Estamos
creando una sociedad de solitarios, que navegan por las redes sociales, sí,
pero que también trabajan, pasean o descansan solos. El otro día hice un alto
para comer y entré en un restaurante asiático de Granada. Y cuál no fue mi
sorpresa cuando vi que todos los clientes estaban sentados en mesas
individuales. Y todos eran hombres, exactamente ocho hombres solos. Vaya
fiesta. Menos mal que a la media hora entró una pareja que le dio un poco de
alegría al local. Durante un rato. Porque poco después empezaron a discutir. No
discutían sobre política ni sobre la actualidad, sino por las costumbres de uno
y otro. Estaban hartos mutuamente. De que uno quisiera salir cuando el otro no.
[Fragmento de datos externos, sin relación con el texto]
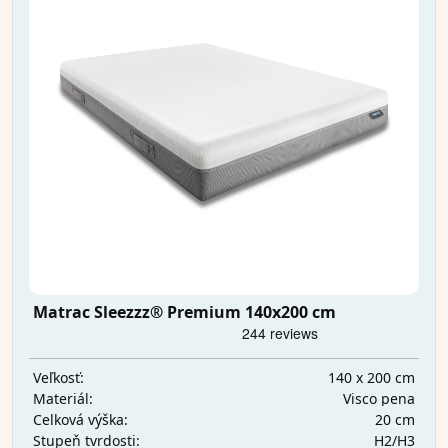
Matrac Sleezzz® Premium 140x200 cm
140 x 200 cm
Veľkosť:
Visco pena
Materiál:
20 cm
Celková výška:
H2/H3
Stupeň tvrdosti:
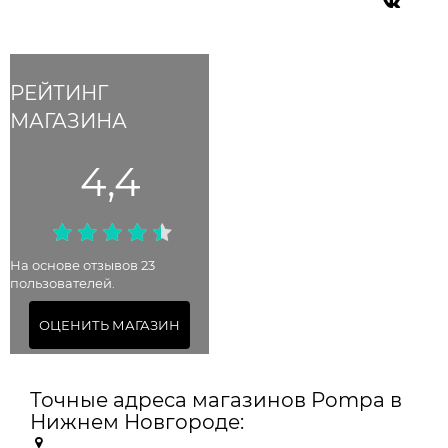
РЕЙТИНГ
МАГАЗИНА
4,4
На основе отзывов 23
пользователей.
ОЦЕНИТЬ МАГАЗИН
Точные адреса магазинов Pompa в
Нижнем Новгороде:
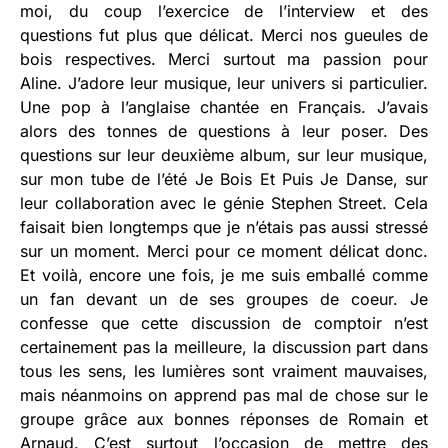
moi, du coup l’exercice de l’interview et des
questions fut plus que délicat. Merci nos gueules de
bois respectives. Merci surtout ma passion pour
Aline. J’adore leur musique, leur univers si particulier.
Une pop à l’anglaise chantée en Français. J’avais
alors des tonnes de questions à leur poser. Des
questions sur leur deuxième album, sur leur musique,
sur mon tube de l’été Je Bois Et Puis Je Danse, sur
leur collaboration avec le génie Stephen Street. Cela
faisait bien longtemps que je n’étais pas aussi stressé
sur un moment. Merci pour ce moment délicat donc.
Et voilà, encore une fois, je me suis emballé comme
un fan devant un de ses groupes de coeur. Je
confesse que cette discussion de comptoir n’est
certainement pas la meilleure, la discussion part dans
tous les sens, les lumières sont vraiment mauvaises,
mais néanmoins on apprend pas mal de chose sur le
groupe grâce aux bonnes réponses de Romain et
Arnaud. C’est surtout l’occasion de mettre des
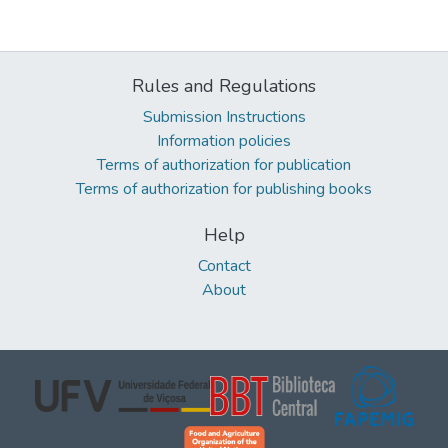
Rules and Regulations
Submission Instructions
Information policies
Terms of authorization for publication
Terms of authorization for publishing books
Help
Contact
About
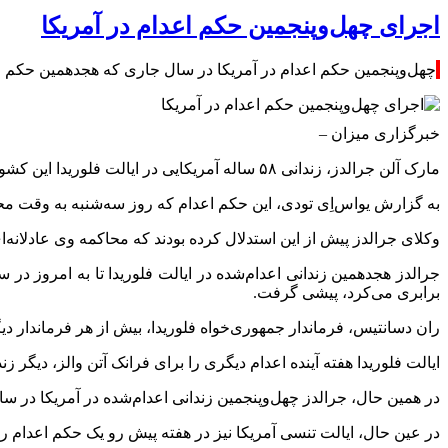
اجرای چهل‌وپنجمین حکم اعدام در آمریکا
چهل‌وپنجمین حکم اعدام در آمریکا در سال جاری که هجدهمین حکم اع
خبرگزاری میزان
–
مارک آلن جرالدز، زندانی ۵۸ ساله آمریکایی در ایالت فلوریدا این کشور با تزریق کشنده اعدام شد؛ این هجدهمین حکم اعدام اجراشده در این ایالت در سال جاری است.
به گزارش یواس‌‍‌اِی تودی، این حکم اعدام که روز سه‌شنبه به وقت محلی اج
وکلای جرالدز پیش از این استدلال کرده بودند که محاکمه وی عادلانه‌
برابری می‌کرد، پیشی گرفت.
ران دسانتیس، فرماندار جمهوری‌خواه فلوریدا، بیش از هر فرماندار دی
ایالت فلوریدا هفته آینده اعدام دیگری را برای فرانک آتن والز، دیگر ز
در همین حال، جرالدز چهل‌وپنجمین زندانی اعدام‌شده در آمریکا در سال جاری شد، عددی که آ
در عین حال، ایالت تنسی آمریکا نیز در هفته پیش رو یک حکم اعدام را اجرا می‌کند؛ هارولد 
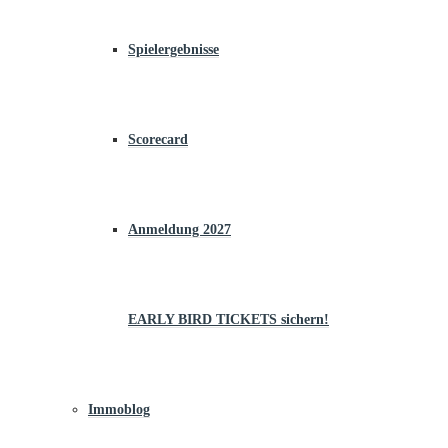
Spielergebnisse
Scorecard
Anmeldung 2027
EARLY BIRD TICKETS sichern!
Immoblog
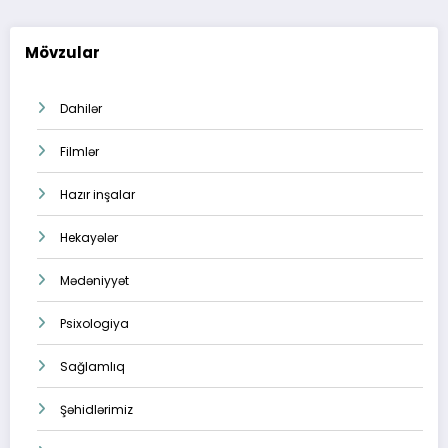
Mövzular
Dahilər
Filmlər
Hazır inşalar
Hekayələr
Mədəniyyət
Psixologiya
Sağlamlıq
Şəhidlərimiz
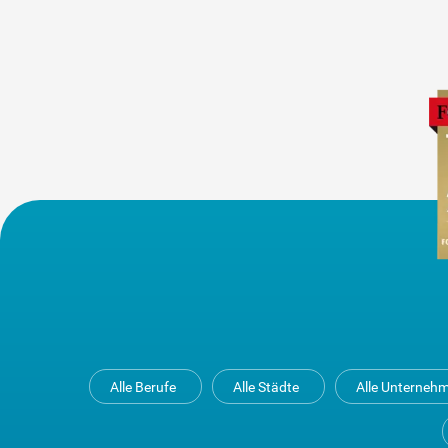
Alle Berufe
Alle Städte
Alle Unterneh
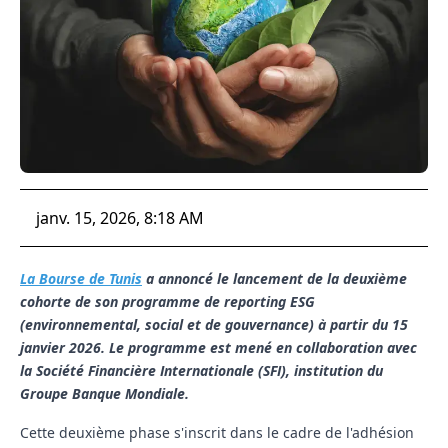
janv. 15, 2026, 8:18 AM
La Bourse de Tunis
a annoncé le lancement de la deuxième
cohorte de son programme de reporting ESG
(environnemental, social et de gouvernance) à partir du 15
janvier 2026. Le programme est mené en collaboration avec
la Société Financière Internationale (SFI), institution du
Groupe Banque Mondiale.
Cette deuxième phase s'inscrit dans le cadre de l'adhésion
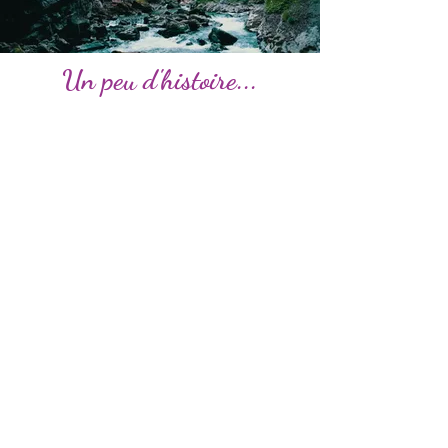
Un peu d'histoire...
La Clairière du Vénérable Hêtre
d'Occitanie, créée et instruite par la
gardienne de la tradition Gouldwen, a
pour mission de réveiller le sage
intérieur qui se cache au plus profond
de votre mémoire, et qui va vous
permettre d'apprendre à maîtriser
vos états émotionnels, à trouver
votre place dans la société, à œuvrer
selon les lois de la nature et à l'Éveil
de la Sagesse Celtique pratiquer la
gestuelle, les incantations sacrées que
les Grands Frères des savoirs
ancestraux nous ont légué.
La reconnexion à tous ces
enseignements vous guidera vers
votre SOI (votre JE SUIS) tout en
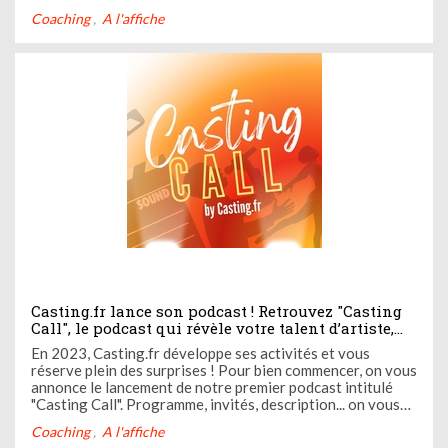
nécessairement? Un agent est-il indispensable? Pourquoi
Coaching
A l'affiche
les directeurs de castings ne me répondent pas? C'est mon
rêve.... je ne sais pas ...
Casting.fr lance son podcast ! Retrouvez "Casting
Call", le podcast qui révèle votre talent d’artiste,
sur toutes les plateformes de streaming
En 2023, Casting.fr développe ses activités et vous
réserve plein des surprises ! Pour bien commencer, on vous
annonce le lancement de notre premier podcast intitulé
"Casting Call". Programme, invités, description... on vous
dévoile tout ci-dessous ! Suivez-nous sur toutes les
Coaching
A l'affiche
plateformes de streaming pour écouter "Casting Call".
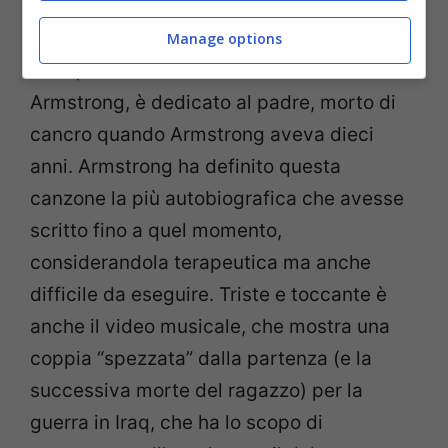
Questo è un
brano
del 2005 dei Green Day,
famosissima band pop punk californiana. Il
Manage options
testo,
scritto dal
frontman
Billie Joe
Armstrong, è dedicato al padre, morto di
cancro quando Armstrong aveva dieci
anni. Armstrong ha definito questa
canzone la più autobiografica che avesse
scritto fino a quel momento,
considerandola terapeutica ma anche
difficile da eseguire. Triste e toccante è
anche il video musicale, che
mostra una
coppia “spezzata” dalla partenza (e la
successiva morte del ragazzo) per la
guerra in Iraq, che ha lo scopo di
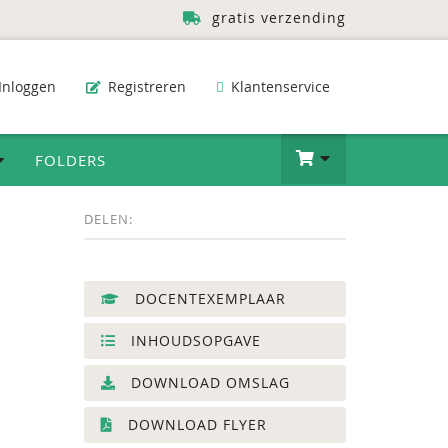
gratis verzending
Inloggen
Registreren
Klantenservice
FOLDERS
DELEN:
DOCENTEXEMPLAAR
INHOUDSOPGAVE
DOWNLOAD OMSLAG
DOWNLOAD FLYER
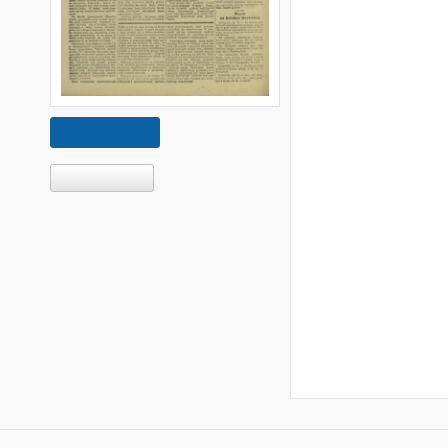
Pokaż treść
Pobierz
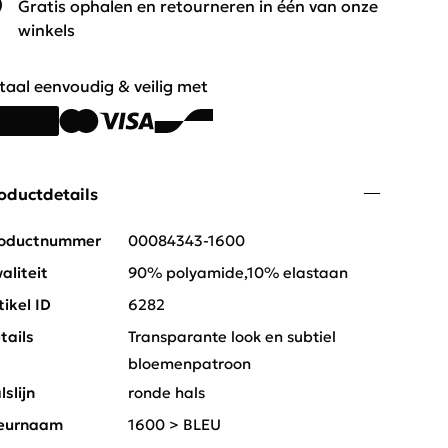
Gratis ophalen en retourneren in één van onze
winkels
taal eenvoudig & veilig met
oductdetails
oductnummer
00084343-1600
aliteit
90% polyamide,10% elastaan
tikel ID
6282
tails
Transparante look en subtiel
bloemenpatroon
lslijn
ronde hals
eurnaam
1600 > BLEU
De que uno (adivinen quién) comprase “guarradas” (sic) para la cena y sólo le
gustase sentarse en el sofá ante la tele y atiborrarse de cervezas. Que si la
familia y la comida del domingo. Que si tus amigotes. Que si machista o
feminista. Que si cada día te pareces más a tu madre. No sé si la música
ambiente –un gong melódico y constante, como una gota de agua sobre tu cabeza-
contribuiría a ello, pero la chica terminó levantándose y dejó al chico
plantado. “¡Se acabó!”, dijo. El resto de los comensales asentimos con la
cabeza casi automáticamente, pensando: “Bienvenido al club”. Porque yo también
había ido a comer solo, lo confieso, y todos asistíamos a la discusión como a
un espectáculo, aunque disimuláramos mirando nuestro plato. “¿Será que vamos
solos a comer para hacer lo que nos da la gana?”, pensé. Pues la verdad es que
estábamos solos, sí, pero ahora éramos ya diez hombres aparentemente felices
atiborrándonos de rollitos, arroz, carne y cerveza, todas esas cosas que
nuestras parejas suelen eliminar –por nuestro bien- de la dieta. De hecho,
solos, tantos hombres desgraciados repetíamos alegremente platos y bebidas,
aunque aún no éramos amigotes. Aún. Hasta que al último hombre del club, que
acababa de ser abandonado por su pareja y no hacía otra cosa que pedir cervezas,
no se le ocurrió otra cosa que compartir su pena e invitar a los demás a una
ronda. Para qué queríamos más. Brindis, cánticos y gritos de libertad a lo
William Wallace resonaron en el local, sobre todo cuando a la celebración
espontánea se unieron un cocinero y dos camareros, para estupor de la dueña del
restaurante, que nos gritaba en chino, por lo que tampoco es que nos importase
demasiado. Eso sí, todos nos quedamos sin postre.